Among those present at Wednesday’s meeting in Oakdale, Kennedy’s was one of three points of view that have dominated local groundwater discussions since the ongoing drought has magnified alarm over disappearing groundwater supplies statewide. Kennedy believes a “mass balance” analysis—essentially a measure of water in and water out—would show pumping for permanent crops solely dependent on groundwater is clearly unsustainable and thus in violation of California’s new groundwater laws.
Also present was Oakdale Irrigation District General Manager Steve Knell. Knell said recently, “There is much more to learn about the location, characteristics and relationships between different aquifers in our region before we pass sweeping regulations that could limit pumping.”
Though it’s a shrinking faction, the “more to learn” group insists there’s no reason to panic over dwindling groundwater supplies. Only a few months ago, Knell’s point of view dominated the Stanislaus Water Advisory Committee (WAC), a group formed to advise Stanislaus County Supervisors on water problems.
Lately, however, most members of the committee have come to acknowledge that there’s more than enough information to show pumping groundwater on the county’s east side is unsustainable.
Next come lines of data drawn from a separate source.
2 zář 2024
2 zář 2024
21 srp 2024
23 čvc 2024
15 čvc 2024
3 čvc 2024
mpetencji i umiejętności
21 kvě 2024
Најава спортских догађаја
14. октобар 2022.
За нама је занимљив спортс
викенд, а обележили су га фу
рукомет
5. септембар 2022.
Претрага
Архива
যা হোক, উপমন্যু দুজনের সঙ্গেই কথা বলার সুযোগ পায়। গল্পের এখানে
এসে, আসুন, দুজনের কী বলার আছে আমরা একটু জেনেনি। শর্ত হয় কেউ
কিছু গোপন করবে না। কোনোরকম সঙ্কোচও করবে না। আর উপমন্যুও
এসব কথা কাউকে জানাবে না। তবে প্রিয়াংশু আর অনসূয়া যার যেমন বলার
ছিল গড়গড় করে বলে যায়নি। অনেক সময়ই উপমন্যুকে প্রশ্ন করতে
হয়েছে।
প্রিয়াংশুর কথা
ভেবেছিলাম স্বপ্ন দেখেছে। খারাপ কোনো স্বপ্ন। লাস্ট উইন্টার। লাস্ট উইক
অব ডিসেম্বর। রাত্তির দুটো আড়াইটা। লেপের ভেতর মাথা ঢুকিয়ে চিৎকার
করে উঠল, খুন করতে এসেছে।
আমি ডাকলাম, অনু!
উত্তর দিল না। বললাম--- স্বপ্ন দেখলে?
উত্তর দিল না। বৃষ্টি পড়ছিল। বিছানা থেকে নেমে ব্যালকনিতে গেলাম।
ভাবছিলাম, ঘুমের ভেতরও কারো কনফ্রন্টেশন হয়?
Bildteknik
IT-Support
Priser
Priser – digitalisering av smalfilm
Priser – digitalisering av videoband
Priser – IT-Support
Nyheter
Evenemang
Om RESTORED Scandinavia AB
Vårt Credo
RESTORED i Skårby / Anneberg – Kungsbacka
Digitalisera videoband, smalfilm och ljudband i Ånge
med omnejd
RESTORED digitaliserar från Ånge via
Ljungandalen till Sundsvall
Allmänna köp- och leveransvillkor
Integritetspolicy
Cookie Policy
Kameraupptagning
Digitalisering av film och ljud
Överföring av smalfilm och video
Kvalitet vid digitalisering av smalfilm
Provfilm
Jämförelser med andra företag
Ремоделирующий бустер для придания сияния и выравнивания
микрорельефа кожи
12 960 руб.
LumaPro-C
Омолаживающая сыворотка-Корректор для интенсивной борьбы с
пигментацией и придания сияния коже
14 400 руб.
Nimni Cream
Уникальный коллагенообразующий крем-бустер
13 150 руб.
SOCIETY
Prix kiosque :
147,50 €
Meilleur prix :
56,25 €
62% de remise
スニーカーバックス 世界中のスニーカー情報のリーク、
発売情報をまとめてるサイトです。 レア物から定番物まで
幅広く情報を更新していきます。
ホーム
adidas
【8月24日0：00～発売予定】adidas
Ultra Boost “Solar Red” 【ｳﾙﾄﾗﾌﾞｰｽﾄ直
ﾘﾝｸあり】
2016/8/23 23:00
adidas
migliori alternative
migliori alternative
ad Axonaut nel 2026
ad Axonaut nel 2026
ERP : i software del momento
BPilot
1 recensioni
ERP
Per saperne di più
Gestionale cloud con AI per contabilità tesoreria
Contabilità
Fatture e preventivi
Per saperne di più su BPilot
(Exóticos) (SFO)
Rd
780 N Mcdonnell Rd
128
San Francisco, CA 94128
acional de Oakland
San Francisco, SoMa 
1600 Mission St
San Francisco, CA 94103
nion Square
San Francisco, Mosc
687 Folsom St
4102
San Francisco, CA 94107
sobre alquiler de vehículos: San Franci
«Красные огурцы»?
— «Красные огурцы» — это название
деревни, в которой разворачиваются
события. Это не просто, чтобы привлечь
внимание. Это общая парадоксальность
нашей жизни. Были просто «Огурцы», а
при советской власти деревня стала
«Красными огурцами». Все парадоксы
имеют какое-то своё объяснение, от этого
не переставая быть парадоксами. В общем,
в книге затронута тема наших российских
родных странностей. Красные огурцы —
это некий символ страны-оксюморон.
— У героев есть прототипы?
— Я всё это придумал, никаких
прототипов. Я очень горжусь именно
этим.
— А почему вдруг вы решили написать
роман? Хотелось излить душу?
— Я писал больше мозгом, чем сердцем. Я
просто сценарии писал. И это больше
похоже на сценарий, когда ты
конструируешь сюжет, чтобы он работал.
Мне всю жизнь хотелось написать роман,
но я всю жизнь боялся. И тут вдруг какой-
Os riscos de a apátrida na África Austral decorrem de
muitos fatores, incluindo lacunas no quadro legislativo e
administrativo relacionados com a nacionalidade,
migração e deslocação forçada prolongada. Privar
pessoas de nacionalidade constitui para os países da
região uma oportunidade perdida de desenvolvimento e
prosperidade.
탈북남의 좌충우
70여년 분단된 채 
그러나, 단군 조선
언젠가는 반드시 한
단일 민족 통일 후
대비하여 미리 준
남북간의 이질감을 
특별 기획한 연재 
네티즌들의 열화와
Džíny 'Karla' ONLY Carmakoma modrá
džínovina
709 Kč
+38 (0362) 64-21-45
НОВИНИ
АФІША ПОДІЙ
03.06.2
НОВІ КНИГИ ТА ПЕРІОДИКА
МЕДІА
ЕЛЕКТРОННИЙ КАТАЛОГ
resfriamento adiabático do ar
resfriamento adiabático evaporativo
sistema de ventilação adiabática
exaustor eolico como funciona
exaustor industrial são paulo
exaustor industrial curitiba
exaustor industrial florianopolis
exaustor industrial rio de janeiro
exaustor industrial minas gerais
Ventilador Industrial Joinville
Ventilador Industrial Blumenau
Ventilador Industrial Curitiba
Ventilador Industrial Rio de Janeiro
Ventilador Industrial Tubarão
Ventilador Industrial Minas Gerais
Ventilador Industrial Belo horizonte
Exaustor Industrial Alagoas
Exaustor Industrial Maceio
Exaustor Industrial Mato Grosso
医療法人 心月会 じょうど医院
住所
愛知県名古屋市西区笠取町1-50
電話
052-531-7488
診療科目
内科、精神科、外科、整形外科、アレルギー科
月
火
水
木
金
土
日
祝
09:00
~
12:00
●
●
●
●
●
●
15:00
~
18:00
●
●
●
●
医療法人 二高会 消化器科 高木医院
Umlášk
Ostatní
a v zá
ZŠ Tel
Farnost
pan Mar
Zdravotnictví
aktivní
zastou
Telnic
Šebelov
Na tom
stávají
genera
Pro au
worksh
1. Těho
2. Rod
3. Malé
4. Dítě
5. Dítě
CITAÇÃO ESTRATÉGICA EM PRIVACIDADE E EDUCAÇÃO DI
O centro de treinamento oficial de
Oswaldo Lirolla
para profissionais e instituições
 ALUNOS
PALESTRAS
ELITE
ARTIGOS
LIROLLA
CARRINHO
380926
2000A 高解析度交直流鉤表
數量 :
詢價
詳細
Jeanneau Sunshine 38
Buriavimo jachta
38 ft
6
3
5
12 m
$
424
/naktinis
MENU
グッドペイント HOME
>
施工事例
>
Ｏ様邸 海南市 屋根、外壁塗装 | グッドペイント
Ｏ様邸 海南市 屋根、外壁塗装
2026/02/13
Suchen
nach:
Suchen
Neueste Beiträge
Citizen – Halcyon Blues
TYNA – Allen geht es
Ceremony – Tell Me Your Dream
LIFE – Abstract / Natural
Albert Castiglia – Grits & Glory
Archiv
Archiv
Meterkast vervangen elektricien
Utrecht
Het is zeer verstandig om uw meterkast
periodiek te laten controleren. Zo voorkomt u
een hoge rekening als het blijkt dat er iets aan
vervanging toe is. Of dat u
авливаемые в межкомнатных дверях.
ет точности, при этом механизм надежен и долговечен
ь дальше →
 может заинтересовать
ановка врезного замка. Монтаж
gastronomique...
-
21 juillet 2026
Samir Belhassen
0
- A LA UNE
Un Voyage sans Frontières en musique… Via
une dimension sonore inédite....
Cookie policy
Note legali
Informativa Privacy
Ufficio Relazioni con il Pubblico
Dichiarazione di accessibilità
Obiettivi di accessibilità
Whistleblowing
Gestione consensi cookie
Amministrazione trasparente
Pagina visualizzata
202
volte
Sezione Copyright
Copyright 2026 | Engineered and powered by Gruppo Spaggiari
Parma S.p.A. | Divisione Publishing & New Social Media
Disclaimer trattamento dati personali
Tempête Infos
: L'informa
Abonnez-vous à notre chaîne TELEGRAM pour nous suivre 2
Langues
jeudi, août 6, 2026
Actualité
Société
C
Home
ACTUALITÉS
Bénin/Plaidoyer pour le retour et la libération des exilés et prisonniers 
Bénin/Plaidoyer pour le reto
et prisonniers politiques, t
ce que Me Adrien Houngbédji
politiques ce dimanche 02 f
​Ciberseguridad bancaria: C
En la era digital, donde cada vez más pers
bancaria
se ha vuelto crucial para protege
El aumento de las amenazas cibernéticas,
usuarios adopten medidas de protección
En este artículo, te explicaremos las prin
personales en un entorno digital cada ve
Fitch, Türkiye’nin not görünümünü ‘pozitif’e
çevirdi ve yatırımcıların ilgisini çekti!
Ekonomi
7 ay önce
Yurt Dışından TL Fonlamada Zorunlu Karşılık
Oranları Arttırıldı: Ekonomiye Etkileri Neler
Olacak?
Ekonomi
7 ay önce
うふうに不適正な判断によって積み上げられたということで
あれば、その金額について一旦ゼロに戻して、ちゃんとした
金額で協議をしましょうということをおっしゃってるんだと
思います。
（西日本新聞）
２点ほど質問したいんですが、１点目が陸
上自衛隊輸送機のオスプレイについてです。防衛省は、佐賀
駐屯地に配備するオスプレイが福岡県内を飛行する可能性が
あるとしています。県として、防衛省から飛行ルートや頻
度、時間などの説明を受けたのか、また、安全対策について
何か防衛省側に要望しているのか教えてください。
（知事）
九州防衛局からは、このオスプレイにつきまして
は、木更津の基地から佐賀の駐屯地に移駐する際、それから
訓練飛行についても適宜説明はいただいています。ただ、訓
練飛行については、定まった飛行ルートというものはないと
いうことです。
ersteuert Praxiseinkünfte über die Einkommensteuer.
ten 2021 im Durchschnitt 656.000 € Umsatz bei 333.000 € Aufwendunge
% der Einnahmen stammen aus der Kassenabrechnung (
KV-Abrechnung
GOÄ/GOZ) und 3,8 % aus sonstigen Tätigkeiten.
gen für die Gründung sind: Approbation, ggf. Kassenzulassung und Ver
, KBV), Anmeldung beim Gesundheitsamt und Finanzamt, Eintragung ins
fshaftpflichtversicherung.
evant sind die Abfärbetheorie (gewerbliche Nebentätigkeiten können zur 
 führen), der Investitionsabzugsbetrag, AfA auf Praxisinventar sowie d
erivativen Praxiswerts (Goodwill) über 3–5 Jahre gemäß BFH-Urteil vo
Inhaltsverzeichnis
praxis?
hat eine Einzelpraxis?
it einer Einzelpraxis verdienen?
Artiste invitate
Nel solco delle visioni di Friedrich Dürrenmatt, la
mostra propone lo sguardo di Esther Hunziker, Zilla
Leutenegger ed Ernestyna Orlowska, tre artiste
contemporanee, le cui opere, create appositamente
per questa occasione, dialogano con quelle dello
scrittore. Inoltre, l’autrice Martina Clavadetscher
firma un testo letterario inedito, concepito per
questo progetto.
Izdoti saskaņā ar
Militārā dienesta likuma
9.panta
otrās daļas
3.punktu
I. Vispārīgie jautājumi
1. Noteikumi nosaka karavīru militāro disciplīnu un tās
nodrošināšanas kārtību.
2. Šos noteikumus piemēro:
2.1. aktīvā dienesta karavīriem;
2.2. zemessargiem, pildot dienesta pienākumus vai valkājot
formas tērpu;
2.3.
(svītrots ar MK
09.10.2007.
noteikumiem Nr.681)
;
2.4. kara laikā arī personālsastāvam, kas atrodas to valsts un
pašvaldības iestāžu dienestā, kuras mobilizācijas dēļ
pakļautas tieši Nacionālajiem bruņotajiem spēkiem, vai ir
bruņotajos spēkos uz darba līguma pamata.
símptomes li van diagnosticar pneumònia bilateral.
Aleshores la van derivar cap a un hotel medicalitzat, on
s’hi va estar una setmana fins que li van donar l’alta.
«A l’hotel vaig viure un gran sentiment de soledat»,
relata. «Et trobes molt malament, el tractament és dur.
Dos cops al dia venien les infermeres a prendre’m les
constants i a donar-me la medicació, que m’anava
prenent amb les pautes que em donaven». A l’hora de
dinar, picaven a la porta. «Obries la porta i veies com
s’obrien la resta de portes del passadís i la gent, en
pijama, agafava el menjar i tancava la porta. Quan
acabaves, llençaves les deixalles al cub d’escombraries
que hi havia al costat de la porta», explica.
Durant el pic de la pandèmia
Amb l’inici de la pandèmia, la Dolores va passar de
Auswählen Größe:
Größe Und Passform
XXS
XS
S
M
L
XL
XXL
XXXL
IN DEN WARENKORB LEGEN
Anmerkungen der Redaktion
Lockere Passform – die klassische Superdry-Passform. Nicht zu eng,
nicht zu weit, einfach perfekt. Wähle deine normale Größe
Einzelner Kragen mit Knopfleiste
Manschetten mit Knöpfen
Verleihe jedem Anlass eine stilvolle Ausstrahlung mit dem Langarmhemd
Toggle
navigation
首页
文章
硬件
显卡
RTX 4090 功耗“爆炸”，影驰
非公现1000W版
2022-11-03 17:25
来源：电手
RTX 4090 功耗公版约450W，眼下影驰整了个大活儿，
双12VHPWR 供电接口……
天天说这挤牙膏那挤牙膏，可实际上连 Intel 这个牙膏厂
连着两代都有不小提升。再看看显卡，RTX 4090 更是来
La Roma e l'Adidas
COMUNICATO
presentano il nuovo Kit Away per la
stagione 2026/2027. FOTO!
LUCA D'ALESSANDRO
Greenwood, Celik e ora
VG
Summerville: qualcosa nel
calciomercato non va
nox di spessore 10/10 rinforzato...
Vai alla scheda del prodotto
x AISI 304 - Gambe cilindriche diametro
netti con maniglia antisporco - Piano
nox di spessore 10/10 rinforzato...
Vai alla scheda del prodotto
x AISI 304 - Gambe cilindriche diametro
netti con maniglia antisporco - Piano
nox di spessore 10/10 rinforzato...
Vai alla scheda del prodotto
But that doesn’t mean they agree with Vance Kennedy.
“We know it’s unsustainable,” said WAC member and Terry Withrow. “But we need to find ways to make it sustainable.”
Withrow, a Stanislaus County Supervisor, believes, “there’s water enough for everyone. We just need to manage it properly.”
Withrow’s view that there’s enough water for everyone goes back at least to 1919, when Robert Marshall proposed moving water from northern California through the San Joaquin Valley and over the Tehachapi Mountains to southern California. Marshall’s vision was the driving force behind California’s statewide water projects, and continues to play a major role in California’s water wars.
Terry Withrow has been arguing that with proper water management, farming in the foothills of Stanislaus County would be sustainable. “The key to groundwater is surface water,” he says often. Withrow favors moving surface water so that east side almond growers no longer rely solely on groundwater.
Vance Kennedy disagrees. “Where are they going to get the water? Don’t people consider carrying capacity anymore?” he said recently. Kennedy doesn’t believe enough people are willing to admit there’s just not enough water to go around.
He may be right. Satellite images show that since 2011, the amount of water removed from the Sacramento and San Joaquin River Basins, “each year added up to 4 trillion gallons. That’s an amount far greater than California’s 38 million residents use in cities and homes annually.”
With that much groundwater already removed from Central Valley aquifers, the notion of “sustainability” begins to look like wishful thinking unless demand is somehow reduced drastically. Some people are beginning to think the only answer is to remove permanent crops from locations where they should never have been planted in the first place. Whether the State of California agrees remains to be seen.